Zverev has multiple times strongly denied the allegations and he suggested that everything was untrue and made up by Sharypova. "I ask myself that, too," Zverev said during his interview with BILD, when asked why would Sharypovaall this up.
"If you look at the timing, you'll notice that she made her accusations shortly after it became public that Brenda was expecting my child. Before that, Olga and I had no contact for a year. Not even when she tried to get back together with me through my parents.
But I did not want that. I think this timing says it all," Zverev told BILD. Zverev was with his brother Mischa when he found out about the allegations and he was stunned. "I played golf on Nintendo Wii with Mischa in Hamburg in my old children's room, just like we used when we were kids.

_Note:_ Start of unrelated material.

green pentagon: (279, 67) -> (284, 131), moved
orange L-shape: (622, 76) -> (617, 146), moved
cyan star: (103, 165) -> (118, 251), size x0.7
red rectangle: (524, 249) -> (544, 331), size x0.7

All of a sudden, messages start coming in on my cell phone,. I sat down on the floor and said to Mischa, "Look at this!" I could not believe it," Zverev revealed.
Sharypova made stunning accusations against Zverev last October
"On that day, I was just walking with Dasha Medvedeva and my friend.

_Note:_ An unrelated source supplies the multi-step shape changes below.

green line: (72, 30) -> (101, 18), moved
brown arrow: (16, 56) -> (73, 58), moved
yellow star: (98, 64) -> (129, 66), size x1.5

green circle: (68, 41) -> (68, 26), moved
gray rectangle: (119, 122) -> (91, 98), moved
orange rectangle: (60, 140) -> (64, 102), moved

We lingered a little, and Sasha got angry about it. When I got home, we had a fight. Our quarrels always took place from scratch. I wrote on Instagram that he tried to strangle me with a pillow, twisted his arms. I tried to run out of the room several times, but he would not let me.
I was afraid that someone might see and hear us. But in the end I managed to break free, and I ran off barefoot with one phone on a string," Sharypova told Russian website Campionat. "At first I was hiding in a hotel, but Sasha went downstairs and found me.
We stood near the side entrance. I sobbed and tried to leave, and he wanted me to return to the room and we talked. But I understood that at that moment there would be no dialogue. I was scared and wanted to run away. But Sasha pushed me against the wall and said that he would get nothing for it.
And that no one cares about me, no matter what he does to me. Fortunately, at that moment people appeared, and I rushed with them into the street. I was alone, barefoot in the middle of the street. It's good that I had a phone, and I was able to contact a friend who took me to his family. This correspondence was kept by my friend."